The Indigenous People of Biafra separatist group that Kanu leads has been pressing for the southeast region to break away from the West African nation and become independent. But the Nigerian government said he uses the group known as IPOB to instigate violence, leading to the deaths of many in the country’s southeast.
Kanu had been facing trial for alleged treason and terrorism but escaped Nigeria in 2017 while on bail. He was rearrested in June last year and brought back to Nigeria from an undisclosed country.

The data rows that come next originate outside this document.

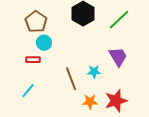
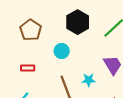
cyan circle: (44, 43) -> (62, 51), moved

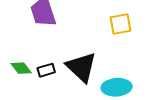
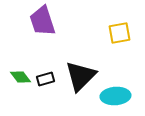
black triangle: (81, 67) -> (80, 76), turned 32

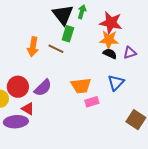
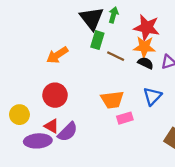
orange arrow: (33, 47) -> (57, 55), turned 48
brown line: (56, 49) -> (116, 56), moved
red circle: (18, 87) -> (55, 95), moved
purple semicircle: (43, 88) -> (68, 132), moved

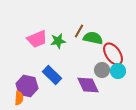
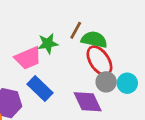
pink trapezoid: (37, 39) -> (28, 58), moved
red ellipse: (113, 54) -> (99, 61), moved

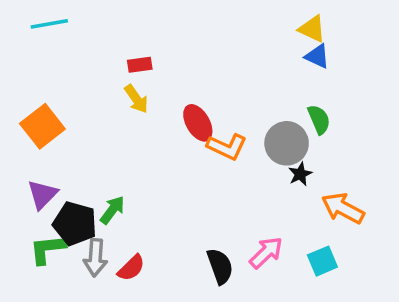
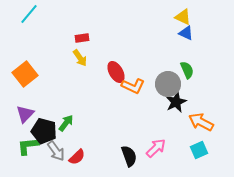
cyan line: (49, 24) -> (29, 14), turned -40
black star: (300, 174) -> (176, 102), size x1.5
gray arrow: (95, 258) -> (56, 151), turned -40
cyan square: (322, 261) -> (199, 150), moved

The separatist leader, who also holds British citizenship, pleaded not guilty at the resumption of his trial which his group has said is being used to stifle his secessionist campaign. The campaign reminds many of the short-lived Republic of Biafra that fought and lost a civil war from 1967 to 1970 to become independent from Nigeria. An estimated 1 million people died in the war, many of starvation.
After he was acquitted, Emma Powerful, a spokesman for the Biafra group, told the AP, “Our next target is to ensure that Biafra liberation is materialized and no human being can stop it.”
Kanu’s trial reechoed allegations of marginalization in Nigeria’s southeast region made up of the Igbos, Nigeria’s third-largest ethnic group who are mainly Christians. Nigeria’s more than 200 million people are almost evenly divided between Christians and Muslims.
Amid the calls for a referendum, the IPOB secessionist group became more violent, authorities and experts have said. The formation of the Eastern Security Network, its paramilitary arm, in December 2020 coincided with a spike in criminal attacks in the region.